● Available records
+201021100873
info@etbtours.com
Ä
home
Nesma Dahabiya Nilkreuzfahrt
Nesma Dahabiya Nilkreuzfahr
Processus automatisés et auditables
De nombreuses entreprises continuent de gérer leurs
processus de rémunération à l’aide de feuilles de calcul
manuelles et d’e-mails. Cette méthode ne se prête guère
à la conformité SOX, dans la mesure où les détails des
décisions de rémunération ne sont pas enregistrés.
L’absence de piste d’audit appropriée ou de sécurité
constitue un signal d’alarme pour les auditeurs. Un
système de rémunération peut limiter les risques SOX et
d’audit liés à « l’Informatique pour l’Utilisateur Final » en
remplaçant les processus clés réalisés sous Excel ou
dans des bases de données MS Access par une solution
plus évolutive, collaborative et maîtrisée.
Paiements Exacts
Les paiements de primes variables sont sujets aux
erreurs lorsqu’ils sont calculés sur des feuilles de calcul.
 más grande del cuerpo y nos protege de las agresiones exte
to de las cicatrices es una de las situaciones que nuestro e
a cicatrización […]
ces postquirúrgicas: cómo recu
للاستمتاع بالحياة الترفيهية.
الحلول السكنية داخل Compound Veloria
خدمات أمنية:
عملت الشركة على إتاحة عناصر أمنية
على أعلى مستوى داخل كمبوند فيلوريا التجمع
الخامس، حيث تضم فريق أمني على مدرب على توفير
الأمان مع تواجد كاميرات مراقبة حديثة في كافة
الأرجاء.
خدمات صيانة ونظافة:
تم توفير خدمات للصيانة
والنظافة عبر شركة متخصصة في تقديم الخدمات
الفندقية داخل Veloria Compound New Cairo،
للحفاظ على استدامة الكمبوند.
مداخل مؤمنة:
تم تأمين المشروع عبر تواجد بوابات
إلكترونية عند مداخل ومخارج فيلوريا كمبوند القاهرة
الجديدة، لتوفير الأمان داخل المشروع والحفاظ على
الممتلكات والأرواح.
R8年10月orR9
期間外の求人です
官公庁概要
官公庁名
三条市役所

● What you will do
Your task is to transcribe the listing in full, so that each line reads exactly as before.

● Reply to the exercise
+201021100873
info@etbtours.com
Ä
home
Nesma Dahabiya Nilkreuzfahrt
Nesma Dahabiya Nilkreuzfahr
Processus automatisés et auditables
De nombreuses entreprises continuent de gérer leurs
processus de rémunération à l’aide de feuilles de calcul
manuelles et d’e-mails. Cette méthode ne se prête guère
à la conformité SOX, dans la mesure où les détails des
décisions de rémunération ne sont pas enregistrés.
L’absence de piste d’audit appropriée ou de sécurité
constitue un signal d’alarme pour les auditeurs. Un
système de rémunération peut limiter les risques SOX et
d’audit liés à « l’Informatique pour l’Utilisateur Final » en
remplaçant les processus clés réalisés sous Excel ou
dans des bases de données MS Access par une solution
plus évolutive, collaborative et maîtrisée.
Paiements Exacts
Les paiements de primes variables sont sujets aux
erreurs lorsqu’ils sont calculés sur des feuilles de calcul.
 más grande del cuerpo y nos protege de las agresiones exte
to de las cicatrices es una de las situaciones que nuestro e
a cicatrización […]
ces postquirúrgicas: cómo recu
للاستمتاع بالحياة الترفيهية.
الحلول السكنية داخل Compound Veloria
خدمات أمنية:
عملت الشركة على إتاحة عناصر أمنية
على أعلى مستوى داخل كمبوند فيلوريا التجمع
الخامس، حيث تضم فريق أمني على مدرب على توفير
الأمان مع تواجد كاميرات مراقبة حديثة في كافة
الأرجاء.
خدمات صيانة ونظافة:
تم توفير خدمات للصيانة
والنظافة عبر شركة متخصصة في تقديم الخدمات
الفندقية داخل Veloria Compound New Cairo،
للحفاظ على استدامة الكمبوند.
مداخل مؤمنة:
تم تأمين المشروع عبر تواجد بوابات
إلكترونية عند مداخل ومخارج فيلوريا كمبوند القاهرة
الجديدة، لتوفير الأمان داخل المشروع والحفاظ على
الممتلكات والأرواح.
R8年10月orR9
期間外の求人です
官公庁概要
官公庁名
三条市役所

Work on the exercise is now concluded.